THE TASK
Only the lines from the one containing "JUNE 15, 2026" to the end of the data should be copied, exactly and without pictures.
RECORDS FOR THIS TASK below:
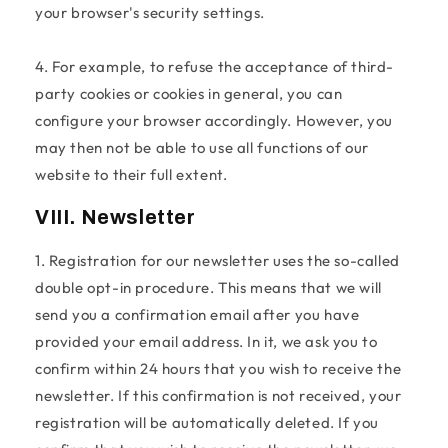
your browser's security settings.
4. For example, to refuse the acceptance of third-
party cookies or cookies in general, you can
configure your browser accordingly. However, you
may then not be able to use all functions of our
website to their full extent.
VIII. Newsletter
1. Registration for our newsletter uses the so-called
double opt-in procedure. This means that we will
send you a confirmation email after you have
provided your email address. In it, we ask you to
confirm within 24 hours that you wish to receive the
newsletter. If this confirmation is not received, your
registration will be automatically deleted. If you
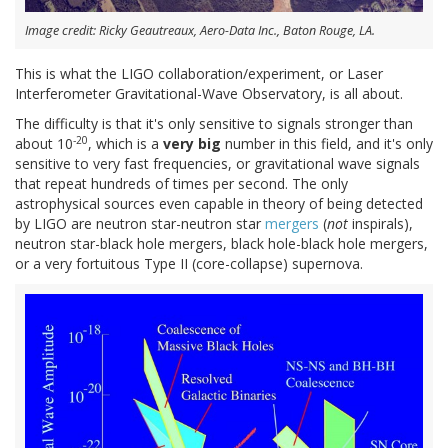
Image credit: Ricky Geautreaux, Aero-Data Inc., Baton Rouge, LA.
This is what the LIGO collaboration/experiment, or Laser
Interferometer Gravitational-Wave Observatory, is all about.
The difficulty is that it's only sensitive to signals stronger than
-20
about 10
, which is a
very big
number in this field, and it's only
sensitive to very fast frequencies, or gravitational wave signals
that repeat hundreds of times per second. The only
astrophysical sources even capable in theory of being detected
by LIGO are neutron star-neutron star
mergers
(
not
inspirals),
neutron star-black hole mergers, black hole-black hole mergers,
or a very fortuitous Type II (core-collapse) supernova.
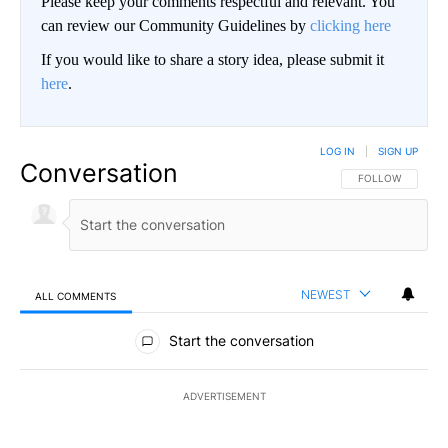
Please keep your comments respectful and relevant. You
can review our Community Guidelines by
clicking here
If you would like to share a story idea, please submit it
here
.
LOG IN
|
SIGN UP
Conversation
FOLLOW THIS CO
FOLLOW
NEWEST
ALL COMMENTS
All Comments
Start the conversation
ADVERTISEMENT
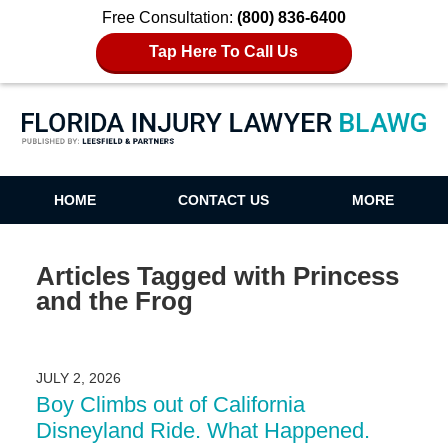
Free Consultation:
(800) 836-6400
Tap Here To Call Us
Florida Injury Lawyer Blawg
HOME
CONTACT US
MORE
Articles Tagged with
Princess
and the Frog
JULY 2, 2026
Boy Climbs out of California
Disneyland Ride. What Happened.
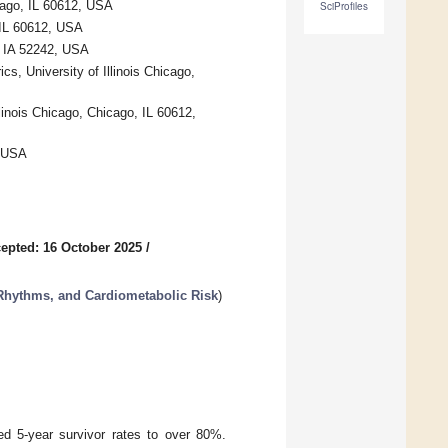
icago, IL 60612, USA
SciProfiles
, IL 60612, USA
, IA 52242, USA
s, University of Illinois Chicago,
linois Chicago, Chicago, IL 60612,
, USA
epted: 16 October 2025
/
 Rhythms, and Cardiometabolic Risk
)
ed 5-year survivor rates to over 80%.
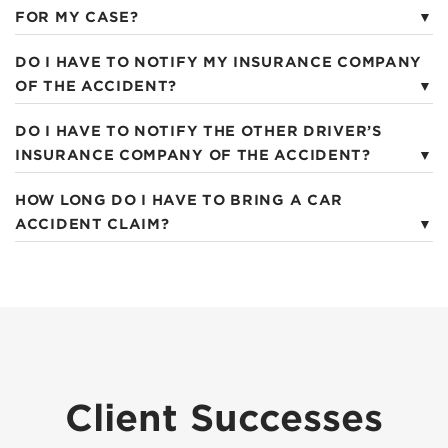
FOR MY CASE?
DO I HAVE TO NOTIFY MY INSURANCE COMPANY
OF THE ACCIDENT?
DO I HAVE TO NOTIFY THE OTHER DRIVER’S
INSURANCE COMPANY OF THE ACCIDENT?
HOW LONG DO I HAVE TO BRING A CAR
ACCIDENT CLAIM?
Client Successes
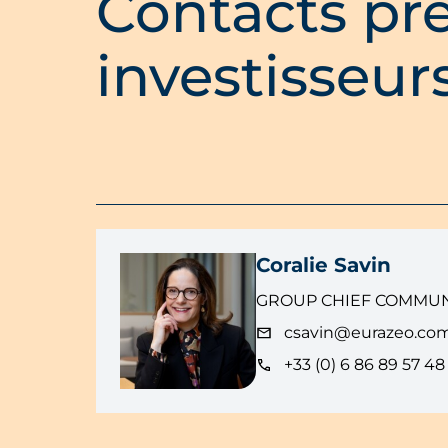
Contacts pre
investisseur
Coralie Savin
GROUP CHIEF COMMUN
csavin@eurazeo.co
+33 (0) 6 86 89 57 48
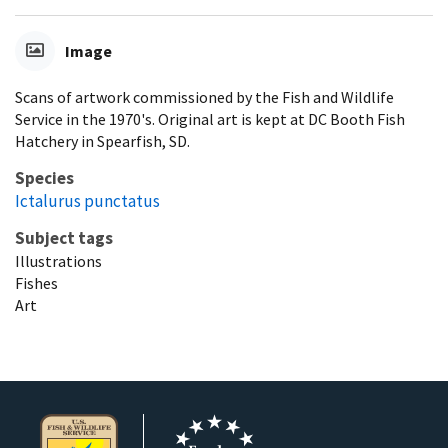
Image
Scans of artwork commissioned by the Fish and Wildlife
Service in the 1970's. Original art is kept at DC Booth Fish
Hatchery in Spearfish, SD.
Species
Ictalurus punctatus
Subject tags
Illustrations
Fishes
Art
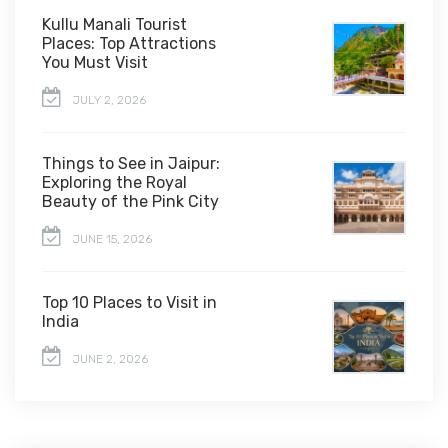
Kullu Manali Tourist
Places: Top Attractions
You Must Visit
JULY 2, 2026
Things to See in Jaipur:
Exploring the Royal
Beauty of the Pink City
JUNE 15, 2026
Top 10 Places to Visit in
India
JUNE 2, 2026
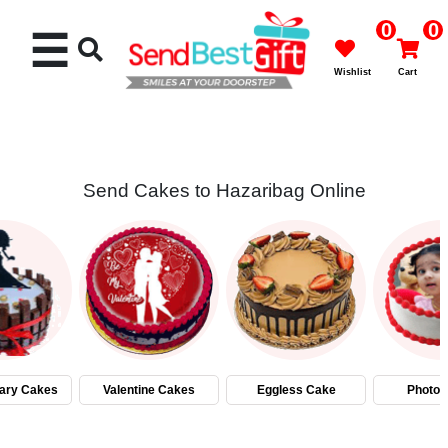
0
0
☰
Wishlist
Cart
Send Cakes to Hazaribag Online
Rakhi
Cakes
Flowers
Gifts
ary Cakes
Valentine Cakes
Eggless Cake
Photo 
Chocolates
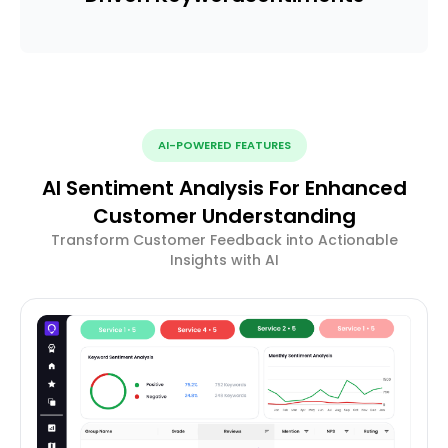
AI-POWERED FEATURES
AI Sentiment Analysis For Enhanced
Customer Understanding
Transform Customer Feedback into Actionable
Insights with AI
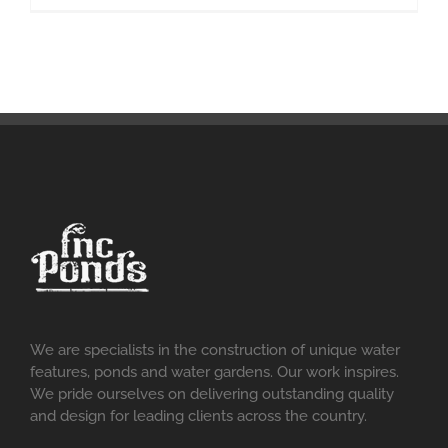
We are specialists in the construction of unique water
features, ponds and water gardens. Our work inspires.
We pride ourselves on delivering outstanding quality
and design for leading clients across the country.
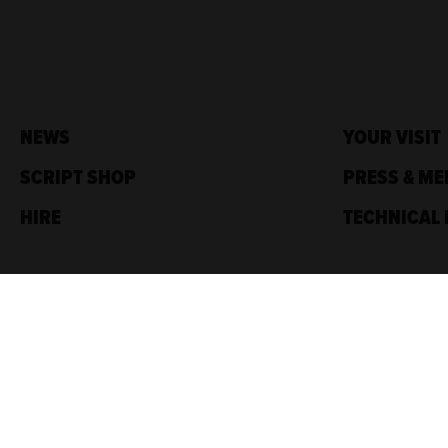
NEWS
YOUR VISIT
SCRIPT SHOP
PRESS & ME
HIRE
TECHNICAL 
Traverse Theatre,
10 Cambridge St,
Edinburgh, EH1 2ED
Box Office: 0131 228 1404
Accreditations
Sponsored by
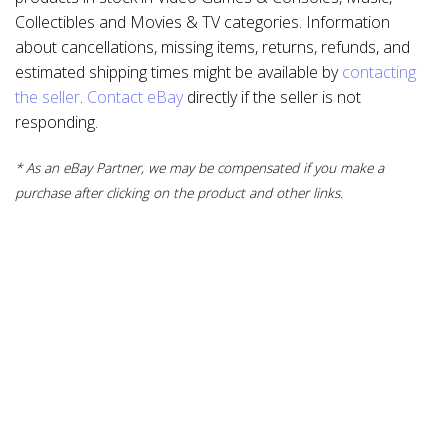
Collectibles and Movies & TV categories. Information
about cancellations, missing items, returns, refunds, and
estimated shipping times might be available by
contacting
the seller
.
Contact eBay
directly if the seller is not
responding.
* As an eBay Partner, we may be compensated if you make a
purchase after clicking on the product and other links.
End of RECORDS FOR THIS TASK.
RESPONSE FOR THIS EXERCISE
JUNE 15, 2026
Top 10 Places to Visit in
India
JUNE 2, 2026
0
0
☰
Wishlist
Cart
Send Cakes to Hazaribag Online
Rakhi
Cakes
Flowers
Gifts
ary Cakes
Valentine Cakes
Eggless Cake
Photo 
Chocolates
AI-POWERED FEATURES
AI Sentiment Analysis For Enhanced
Customer Understanding
Transform Customer Feedback into Actionable
Insights with AI
We are specialists in the construction of unique water
features, ponds and water gardens. Our work inspires.
We pride ourselves on delivering outstanding quality
and design for leading clients across the country.
NEWS
YOUR VISIT
SCRIPT SHOP
PRESS & ME
HIRE
TECHNICAL 
Traverse Theatre,
10 Cambridge St,
Edinburgh, EH1 2ED
Box Office: 0131 228 1404
Accreditations
Sponsored by
Collectibles and Movies & TV categories. Information
about cancellations, missing items, returns, refunds, and
estimated shipping times might be available by
contacting
the seller
.
Contact eBay
directly if the seller is not
responding.
* As an eBay Partner, we may be compensated if you make a
purchase after clicking on the product and other links.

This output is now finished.